• TASK STATEMENT
For the entries that follow, count the lines containing the string "veröffentlicht" and write only the number.

• Saved entries
____________________
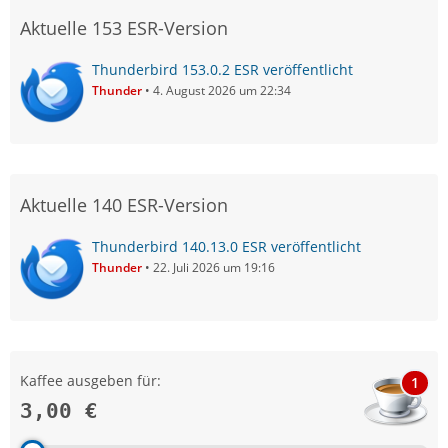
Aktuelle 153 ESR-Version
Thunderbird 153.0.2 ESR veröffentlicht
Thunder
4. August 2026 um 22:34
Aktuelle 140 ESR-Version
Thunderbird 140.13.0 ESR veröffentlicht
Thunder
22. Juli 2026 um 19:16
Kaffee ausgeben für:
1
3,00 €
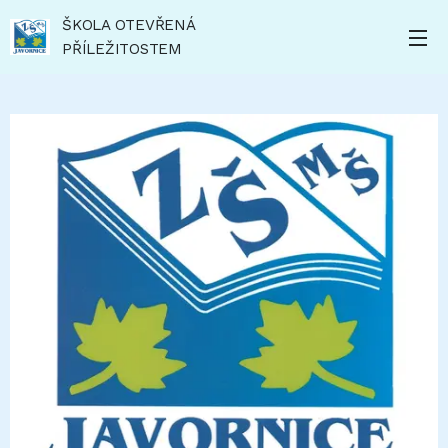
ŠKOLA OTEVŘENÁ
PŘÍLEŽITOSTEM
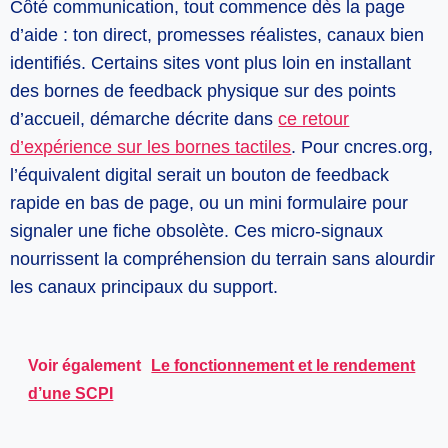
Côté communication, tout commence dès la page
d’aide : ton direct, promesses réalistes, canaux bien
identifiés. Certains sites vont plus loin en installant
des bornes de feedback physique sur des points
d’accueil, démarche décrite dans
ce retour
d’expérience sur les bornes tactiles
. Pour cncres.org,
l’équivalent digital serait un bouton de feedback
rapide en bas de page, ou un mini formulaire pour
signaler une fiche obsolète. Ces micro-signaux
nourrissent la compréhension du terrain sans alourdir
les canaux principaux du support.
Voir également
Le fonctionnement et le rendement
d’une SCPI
____________________
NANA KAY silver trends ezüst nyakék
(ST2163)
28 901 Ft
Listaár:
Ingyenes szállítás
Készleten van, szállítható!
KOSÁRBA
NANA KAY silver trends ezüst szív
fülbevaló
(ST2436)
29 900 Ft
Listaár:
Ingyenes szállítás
____________________
• EXERCISE RESPONSE
2